Contra esta pesantez moral arremete la “virtud” del estoico, expuesta como ese paliativo contra el dolor, un paliativo que debe entenderse en términos de autoconocimiento que nos ayude a saber qué cosas y situaciones son benéficas y valiosas para uno mismo. Un conocimiento que nos hará medir nuestras propias fuerzas, valorar lo que se tiene, a pesar del hado, y no sufrir por imposibles. Porque más nos vale imaginar que en esta vida —usando la metáfora del filósofo Zenón— seamos como el perro astuto que atado a una carreta sigue el paso de las ruedas sin chistar, a ser el perro testarudo que, de todos modos, aunque se resista, estará obligado a seguir la carreta pero ahora arrastrándose y con mayor dolor al de por sí consignado por la vida. Para gran parte de la filosofía griega, con sus matices imposibles de escribir en breve, el paliativo al dolor radica en el ejercicio práctico de las virtudes, que siempre vienen antecedidas por la famosa inscripción revelada en el templo de Apolo en Delfos: “Conócete a ti mismo”, que Sócrates siempre repetiría aunando a ella la verdad de que “una vida sin examen no vale la pena ser vivida”. Así, en la época clásica, el dolor o el sufrimiento vienen de la mano de la ignorancia; mientras que del manantial del conocimiento se desprende la medicina para el dolor.

El Medioevo y su herencia cultural encumbrada en el cristianismo dieron a la filosofía pretextos para enaltecer y sugerir el dolor —paradójicamente— como el modo de salvarse del dolor, pero no del dolor de esta vida, sino del dolor que se desvanece en el metarrelato de una vida eterna. La penitencia, los ayunos, el ascetismo, la renuncia, el sufrimiento común y la compasión son algunas de las prácticas dolorosas que le asegurarán al individuo el paso a una trascendencia sin dolores. 

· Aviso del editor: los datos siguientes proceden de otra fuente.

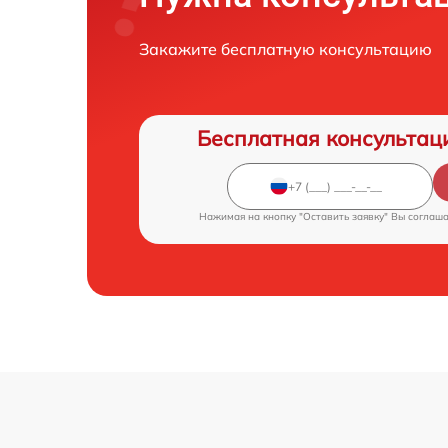
Закажите бесплатную консультацию
Бесплатная консультац
Нажимая на кнопку "Оставить заявку" Вы соглаш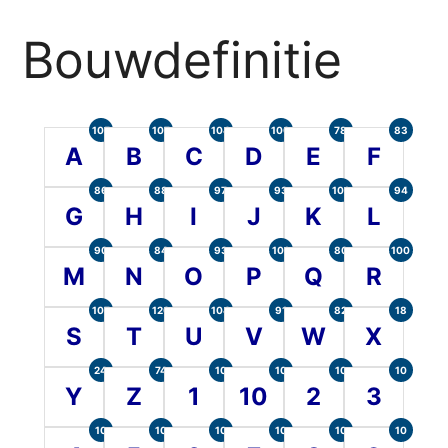
Bouwdefinitie
105
107
104
100
78
83
A
B
C
D
E
F
86
88
97
93
101
94
G
H
I
J
K
L
90
84
93
101
80
100
M
N
O
P
Q
R
107
120
104
91
82
18
S
T
U
V
W
X
24
74
10
10
10
10
Y
Z
1
10
2
3
10
10
10
10
10
10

Basta recordar a San Agustín de Hipona, quien en sus Confesiones asegura que el arrepentimiento, el claustro, la renuncia a los placeres mundanos, esos de los que tanto gozó en el pasado, no podrían ser parte de su dedicación exclusiva a la Verdad, a su dios; o a Pedro Abelardo y su historia de amor con su alumna Eloísa, que tan solo después del castigo físico impuesto por el tío de la muchacha —una dolorosa castración— le llegó la tan añorada recompensa. El dolor que “le arrancó las partes con las que pecaba” le devolvió la serenidad de su cuerpo y la posibilidad de dedicarse enteramente a la filosofía. El ascetismo, que es una negación de la vida porque afirma el dolor, es para el filósofo medieval la única manera digna de dedicarse al pensamiento.

Pero esta glorificación que hace el cristianismo del dolor no deja de tener su matiz de cobardía, porque exalta el sufrimiento en la creencia de superar el último terror, ese que produce el dolor más hondo cuando lo experimentamos en cabeza ajena. Esa posibilidad irrefutable, inescrutable, intransferible, que siempre se ve antecedida por los dolores más insoportables y por la agonía: la muerte que aniquila toda vida. El dolor es también la esfinge de muchas religiones, el impulso para compensar los sufrimientos de esta existencia es la expectativa en una vida eterna, en la reencarnación, en un trasmundo perfecto. En esa ironía de una vida sin muerte, sin dolor, se encuentra la inspiración de algunas religiones.